Data items:
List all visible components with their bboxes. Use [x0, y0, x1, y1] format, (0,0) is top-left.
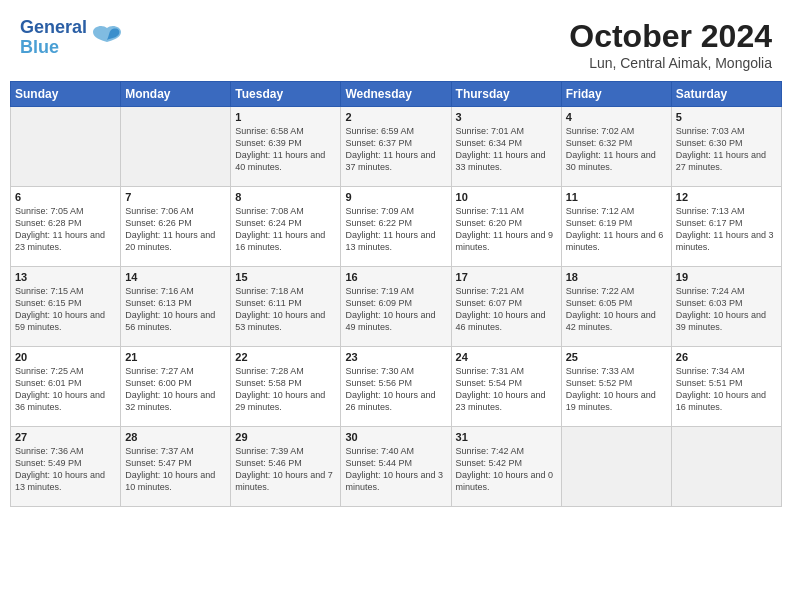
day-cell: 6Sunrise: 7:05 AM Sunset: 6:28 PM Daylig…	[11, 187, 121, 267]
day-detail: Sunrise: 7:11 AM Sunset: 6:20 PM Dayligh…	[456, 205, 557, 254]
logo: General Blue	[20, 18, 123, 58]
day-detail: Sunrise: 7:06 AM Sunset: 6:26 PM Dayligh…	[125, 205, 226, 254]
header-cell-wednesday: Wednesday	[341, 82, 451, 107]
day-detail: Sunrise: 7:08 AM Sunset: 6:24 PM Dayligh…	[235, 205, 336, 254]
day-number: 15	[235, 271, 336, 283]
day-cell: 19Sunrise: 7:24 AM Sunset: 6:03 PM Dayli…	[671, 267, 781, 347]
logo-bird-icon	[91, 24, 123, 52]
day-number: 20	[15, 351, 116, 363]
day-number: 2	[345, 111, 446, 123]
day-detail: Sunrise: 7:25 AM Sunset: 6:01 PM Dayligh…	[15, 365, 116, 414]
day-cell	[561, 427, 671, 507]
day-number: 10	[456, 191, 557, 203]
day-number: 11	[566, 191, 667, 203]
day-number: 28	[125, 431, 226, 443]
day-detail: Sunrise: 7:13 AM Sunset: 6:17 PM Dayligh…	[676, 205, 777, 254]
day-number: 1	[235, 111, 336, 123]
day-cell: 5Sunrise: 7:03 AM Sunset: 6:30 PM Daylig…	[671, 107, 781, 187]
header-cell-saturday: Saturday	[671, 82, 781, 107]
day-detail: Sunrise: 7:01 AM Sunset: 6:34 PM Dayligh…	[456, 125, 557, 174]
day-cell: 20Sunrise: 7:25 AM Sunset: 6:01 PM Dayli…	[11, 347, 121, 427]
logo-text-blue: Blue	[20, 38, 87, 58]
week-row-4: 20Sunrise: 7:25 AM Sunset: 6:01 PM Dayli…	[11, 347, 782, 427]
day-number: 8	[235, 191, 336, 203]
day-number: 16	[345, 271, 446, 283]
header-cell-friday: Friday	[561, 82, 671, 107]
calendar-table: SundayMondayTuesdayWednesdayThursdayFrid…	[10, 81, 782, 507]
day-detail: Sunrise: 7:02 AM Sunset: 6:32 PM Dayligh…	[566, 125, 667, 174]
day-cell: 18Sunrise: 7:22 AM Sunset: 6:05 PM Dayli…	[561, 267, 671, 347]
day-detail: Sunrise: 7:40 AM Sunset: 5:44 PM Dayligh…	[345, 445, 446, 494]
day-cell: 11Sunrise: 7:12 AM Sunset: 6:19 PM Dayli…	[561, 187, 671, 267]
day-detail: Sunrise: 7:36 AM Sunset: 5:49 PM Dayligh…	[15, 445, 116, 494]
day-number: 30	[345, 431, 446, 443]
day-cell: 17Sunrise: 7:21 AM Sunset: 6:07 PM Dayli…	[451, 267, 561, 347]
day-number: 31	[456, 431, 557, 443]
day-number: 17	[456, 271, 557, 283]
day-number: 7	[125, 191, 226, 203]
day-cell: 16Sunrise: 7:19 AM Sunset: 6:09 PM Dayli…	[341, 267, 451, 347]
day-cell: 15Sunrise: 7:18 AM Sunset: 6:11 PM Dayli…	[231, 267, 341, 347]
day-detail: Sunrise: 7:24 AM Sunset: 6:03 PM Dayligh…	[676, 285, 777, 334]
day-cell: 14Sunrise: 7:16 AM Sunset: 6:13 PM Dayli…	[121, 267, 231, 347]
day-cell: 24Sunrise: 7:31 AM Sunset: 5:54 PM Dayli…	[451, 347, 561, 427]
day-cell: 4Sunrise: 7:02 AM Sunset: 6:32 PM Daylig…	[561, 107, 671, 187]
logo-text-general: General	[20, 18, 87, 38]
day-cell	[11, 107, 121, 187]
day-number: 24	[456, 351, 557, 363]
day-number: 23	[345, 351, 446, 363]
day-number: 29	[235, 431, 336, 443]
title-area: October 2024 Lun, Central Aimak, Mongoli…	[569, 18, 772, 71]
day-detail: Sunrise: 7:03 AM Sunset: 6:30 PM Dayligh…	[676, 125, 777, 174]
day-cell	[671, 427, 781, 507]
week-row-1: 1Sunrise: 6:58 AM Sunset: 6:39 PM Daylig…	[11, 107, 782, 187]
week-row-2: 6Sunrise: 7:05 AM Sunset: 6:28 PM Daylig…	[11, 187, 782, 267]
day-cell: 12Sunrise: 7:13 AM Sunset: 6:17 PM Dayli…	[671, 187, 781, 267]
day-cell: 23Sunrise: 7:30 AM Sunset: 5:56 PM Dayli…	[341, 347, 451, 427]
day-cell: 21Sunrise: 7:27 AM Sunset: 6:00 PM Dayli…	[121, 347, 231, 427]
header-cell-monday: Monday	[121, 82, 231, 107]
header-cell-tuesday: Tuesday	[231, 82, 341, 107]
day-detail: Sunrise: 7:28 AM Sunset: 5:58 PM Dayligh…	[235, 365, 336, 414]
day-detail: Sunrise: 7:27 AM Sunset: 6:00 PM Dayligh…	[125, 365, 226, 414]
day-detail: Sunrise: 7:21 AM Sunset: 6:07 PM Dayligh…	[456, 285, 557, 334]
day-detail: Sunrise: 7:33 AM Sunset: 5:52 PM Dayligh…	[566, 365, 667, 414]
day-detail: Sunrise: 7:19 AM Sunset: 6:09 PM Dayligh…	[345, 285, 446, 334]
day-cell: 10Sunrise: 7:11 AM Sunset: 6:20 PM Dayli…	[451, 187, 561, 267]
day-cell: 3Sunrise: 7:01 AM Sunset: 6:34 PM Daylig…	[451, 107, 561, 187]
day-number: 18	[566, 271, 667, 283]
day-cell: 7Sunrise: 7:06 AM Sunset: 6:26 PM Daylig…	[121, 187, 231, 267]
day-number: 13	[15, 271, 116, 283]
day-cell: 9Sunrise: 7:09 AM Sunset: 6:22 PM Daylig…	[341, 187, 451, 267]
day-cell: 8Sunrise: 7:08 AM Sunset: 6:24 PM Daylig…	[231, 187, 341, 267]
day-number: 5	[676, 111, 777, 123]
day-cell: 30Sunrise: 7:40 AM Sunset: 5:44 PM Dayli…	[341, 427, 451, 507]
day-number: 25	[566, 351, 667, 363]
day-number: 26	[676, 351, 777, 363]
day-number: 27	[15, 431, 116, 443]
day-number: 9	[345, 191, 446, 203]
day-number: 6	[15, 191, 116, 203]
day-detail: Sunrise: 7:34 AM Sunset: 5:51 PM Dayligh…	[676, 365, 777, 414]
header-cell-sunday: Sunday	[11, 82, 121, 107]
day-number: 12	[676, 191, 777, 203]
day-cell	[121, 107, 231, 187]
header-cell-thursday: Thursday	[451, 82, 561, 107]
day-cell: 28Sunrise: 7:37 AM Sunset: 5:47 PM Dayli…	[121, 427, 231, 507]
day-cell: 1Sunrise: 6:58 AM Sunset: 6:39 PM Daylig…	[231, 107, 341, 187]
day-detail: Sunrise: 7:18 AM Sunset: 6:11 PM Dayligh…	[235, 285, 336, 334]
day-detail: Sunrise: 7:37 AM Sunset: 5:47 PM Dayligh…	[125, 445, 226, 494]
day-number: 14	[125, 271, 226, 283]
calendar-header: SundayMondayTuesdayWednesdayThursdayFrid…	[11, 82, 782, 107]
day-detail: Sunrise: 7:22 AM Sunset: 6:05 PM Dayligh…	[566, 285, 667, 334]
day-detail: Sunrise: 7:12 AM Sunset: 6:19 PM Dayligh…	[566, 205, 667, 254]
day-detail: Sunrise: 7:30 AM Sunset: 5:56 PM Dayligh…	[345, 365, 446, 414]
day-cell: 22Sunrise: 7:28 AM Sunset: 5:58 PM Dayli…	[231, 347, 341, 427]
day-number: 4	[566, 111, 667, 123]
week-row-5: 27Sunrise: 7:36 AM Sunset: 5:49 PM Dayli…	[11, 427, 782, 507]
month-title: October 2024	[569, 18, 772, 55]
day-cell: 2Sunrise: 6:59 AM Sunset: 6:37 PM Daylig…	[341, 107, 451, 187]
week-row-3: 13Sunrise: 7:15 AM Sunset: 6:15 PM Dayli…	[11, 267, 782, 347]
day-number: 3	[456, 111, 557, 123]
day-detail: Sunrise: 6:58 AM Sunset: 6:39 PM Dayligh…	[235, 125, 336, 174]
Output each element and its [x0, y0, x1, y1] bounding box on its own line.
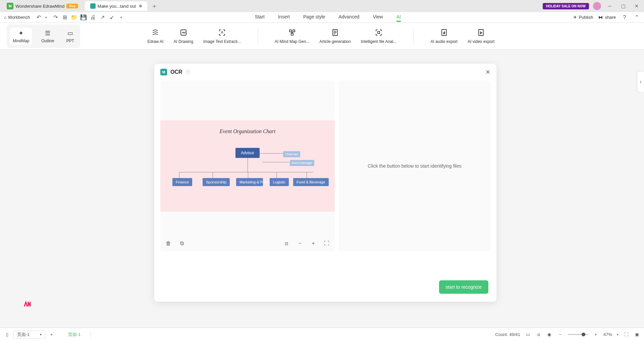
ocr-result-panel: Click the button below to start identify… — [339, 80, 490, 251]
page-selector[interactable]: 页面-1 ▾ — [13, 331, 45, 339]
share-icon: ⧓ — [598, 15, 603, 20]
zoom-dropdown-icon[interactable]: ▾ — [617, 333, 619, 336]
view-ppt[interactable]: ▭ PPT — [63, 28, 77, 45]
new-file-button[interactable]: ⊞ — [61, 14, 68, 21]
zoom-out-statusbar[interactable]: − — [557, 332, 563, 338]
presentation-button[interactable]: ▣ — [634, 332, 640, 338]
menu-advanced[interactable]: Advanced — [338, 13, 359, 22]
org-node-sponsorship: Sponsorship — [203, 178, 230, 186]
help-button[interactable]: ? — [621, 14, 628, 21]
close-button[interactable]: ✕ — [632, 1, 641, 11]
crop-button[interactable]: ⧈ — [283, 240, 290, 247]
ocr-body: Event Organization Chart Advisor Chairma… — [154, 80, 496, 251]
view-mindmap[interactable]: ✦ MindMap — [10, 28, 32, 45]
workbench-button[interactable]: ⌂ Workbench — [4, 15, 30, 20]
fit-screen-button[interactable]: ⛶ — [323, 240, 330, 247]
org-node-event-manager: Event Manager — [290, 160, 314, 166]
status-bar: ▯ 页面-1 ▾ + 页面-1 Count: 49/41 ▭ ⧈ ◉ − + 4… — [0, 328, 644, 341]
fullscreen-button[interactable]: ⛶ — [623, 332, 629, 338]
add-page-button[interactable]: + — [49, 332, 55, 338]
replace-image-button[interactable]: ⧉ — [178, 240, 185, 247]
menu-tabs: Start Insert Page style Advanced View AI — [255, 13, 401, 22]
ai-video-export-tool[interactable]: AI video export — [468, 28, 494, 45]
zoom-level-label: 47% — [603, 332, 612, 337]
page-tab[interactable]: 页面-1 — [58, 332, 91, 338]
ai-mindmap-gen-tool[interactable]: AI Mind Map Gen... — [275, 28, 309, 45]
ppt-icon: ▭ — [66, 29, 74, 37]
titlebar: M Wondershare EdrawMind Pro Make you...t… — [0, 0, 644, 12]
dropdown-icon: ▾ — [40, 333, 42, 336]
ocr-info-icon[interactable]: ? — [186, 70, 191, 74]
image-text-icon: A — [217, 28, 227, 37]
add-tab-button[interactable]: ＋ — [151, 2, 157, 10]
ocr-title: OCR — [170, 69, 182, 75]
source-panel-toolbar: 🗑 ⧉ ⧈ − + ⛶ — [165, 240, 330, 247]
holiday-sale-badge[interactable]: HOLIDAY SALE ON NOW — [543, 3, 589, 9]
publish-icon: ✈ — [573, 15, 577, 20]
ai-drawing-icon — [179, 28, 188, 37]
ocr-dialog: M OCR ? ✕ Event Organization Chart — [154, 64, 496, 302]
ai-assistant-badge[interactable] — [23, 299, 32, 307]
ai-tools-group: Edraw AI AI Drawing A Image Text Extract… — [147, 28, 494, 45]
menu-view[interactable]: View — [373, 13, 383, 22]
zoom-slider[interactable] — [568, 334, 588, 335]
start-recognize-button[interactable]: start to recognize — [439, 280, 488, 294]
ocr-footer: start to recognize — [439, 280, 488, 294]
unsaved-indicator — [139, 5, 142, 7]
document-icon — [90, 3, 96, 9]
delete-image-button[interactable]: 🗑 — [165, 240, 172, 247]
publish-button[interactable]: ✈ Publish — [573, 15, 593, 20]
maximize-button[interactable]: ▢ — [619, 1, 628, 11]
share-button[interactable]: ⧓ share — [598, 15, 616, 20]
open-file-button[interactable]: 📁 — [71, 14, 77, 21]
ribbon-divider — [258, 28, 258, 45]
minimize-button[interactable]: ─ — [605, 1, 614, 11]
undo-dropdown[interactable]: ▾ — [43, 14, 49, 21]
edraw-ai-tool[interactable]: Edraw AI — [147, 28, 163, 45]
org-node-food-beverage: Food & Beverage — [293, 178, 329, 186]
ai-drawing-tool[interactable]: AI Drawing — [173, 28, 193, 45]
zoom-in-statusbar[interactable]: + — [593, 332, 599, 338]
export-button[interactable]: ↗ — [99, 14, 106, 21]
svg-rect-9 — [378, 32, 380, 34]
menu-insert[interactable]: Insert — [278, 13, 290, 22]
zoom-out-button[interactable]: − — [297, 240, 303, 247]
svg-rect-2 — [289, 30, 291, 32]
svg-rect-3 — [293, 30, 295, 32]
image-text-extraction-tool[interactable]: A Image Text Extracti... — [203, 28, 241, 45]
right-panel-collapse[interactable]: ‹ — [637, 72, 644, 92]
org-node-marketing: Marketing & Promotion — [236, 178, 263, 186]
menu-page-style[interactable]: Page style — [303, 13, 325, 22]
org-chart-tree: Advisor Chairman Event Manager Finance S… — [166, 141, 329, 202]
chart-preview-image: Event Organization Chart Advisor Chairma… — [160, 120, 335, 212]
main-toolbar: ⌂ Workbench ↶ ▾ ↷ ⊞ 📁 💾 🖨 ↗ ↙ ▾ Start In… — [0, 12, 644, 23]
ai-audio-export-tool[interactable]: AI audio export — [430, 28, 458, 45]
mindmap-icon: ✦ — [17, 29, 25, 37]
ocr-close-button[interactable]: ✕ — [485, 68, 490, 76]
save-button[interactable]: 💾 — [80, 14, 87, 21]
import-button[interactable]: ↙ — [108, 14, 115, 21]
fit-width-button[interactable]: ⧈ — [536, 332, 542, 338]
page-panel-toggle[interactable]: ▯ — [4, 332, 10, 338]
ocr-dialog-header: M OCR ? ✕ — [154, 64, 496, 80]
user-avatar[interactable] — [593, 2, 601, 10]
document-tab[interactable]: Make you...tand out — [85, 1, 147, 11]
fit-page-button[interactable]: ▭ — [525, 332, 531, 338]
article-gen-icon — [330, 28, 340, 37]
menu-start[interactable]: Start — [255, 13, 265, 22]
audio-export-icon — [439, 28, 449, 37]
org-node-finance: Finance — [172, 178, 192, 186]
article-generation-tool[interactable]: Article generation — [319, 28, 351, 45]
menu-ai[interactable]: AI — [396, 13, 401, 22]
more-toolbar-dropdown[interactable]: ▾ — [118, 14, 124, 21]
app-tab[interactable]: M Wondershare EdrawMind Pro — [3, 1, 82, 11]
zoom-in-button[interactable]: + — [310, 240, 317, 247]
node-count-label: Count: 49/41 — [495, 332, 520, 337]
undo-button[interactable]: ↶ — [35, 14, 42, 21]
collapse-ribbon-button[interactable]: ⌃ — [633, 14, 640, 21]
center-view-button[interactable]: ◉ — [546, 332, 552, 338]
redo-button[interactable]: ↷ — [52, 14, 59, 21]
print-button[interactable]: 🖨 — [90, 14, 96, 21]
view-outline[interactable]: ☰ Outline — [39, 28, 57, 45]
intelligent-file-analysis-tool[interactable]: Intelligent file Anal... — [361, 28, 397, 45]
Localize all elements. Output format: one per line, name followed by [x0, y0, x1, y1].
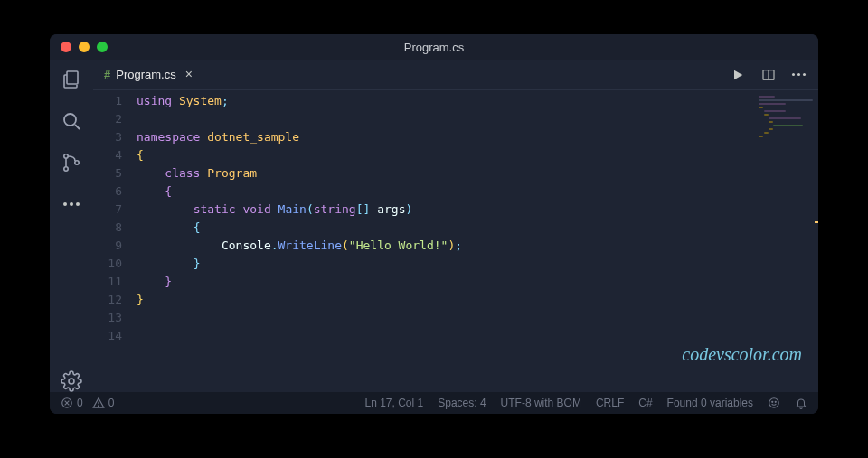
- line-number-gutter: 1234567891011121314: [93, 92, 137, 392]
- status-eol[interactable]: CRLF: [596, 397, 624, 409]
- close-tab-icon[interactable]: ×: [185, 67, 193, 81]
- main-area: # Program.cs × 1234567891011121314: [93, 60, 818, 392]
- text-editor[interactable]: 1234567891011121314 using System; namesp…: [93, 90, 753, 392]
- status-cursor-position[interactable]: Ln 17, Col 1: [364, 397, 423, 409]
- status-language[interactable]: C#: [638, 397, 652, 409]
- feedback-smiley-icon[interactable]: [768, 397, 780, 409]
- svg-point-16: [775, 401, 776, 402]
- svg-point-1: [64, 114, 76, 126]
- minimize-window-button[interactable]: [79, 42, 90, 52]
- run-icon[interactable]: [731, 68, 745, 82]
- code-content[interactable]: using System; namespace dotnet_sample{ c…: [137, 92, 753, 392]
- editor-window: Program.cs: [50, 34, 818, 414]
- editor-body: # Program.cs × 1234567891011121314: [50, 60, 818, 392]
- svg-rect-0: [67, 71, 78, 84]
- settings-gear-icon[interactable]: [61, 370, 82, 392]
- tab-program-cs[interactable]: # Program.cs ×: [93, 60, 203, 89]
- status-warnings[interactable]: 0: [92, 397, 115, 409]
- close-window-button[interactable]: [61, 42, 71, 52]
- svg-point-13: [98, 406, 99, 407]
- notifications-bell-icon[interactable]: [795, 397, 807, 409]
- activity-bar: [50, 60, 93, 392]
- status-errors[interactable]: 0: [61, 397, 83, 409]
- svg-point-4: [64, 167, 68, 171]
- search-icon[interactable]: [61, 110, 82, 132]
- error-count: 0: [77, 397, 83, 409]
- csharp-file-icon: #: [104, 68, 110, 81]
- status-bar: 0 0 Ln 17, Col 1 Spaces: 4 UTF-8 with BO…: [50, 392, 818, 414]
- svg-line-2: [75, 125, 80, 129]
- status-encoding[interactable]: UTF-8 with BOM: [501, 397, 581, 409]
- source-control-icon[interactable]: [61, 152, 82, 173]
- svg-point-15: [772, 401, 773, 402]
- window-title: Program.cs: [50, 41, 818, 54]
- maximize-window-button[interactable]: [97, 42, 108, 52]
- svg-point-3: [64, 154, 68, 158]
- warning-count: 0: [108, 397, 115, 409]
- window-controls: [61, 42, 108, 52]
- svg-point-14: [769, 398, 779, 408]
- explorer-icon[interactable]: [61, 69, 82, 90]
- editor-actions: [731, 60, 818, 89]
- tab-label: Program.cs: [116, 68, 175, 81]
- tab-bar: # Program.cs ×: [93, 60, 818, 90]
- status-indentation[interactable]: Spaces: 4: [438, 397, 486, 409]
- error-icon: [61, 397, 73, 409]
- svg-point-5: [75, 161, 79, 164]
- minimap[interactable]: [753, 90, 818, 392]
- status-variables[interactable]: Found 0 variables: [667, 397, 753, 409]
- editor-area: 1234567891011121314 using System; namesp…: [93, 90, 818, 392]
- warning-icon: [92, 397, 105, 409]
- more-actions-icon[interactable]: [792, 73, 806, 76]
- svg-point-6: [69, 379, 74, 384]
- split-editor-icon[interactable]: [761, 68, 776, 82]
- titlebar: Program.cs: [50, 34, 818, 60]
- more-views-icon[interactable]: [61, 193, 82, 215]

Work instruction: Go line by line through the records above and copy each one containing "audio".

Exercise output:
ai-audio-export-tool[interactable]: AI audio export — [430, 28, 458, 45]
audio-export-icon — [439, 28, 449, 37]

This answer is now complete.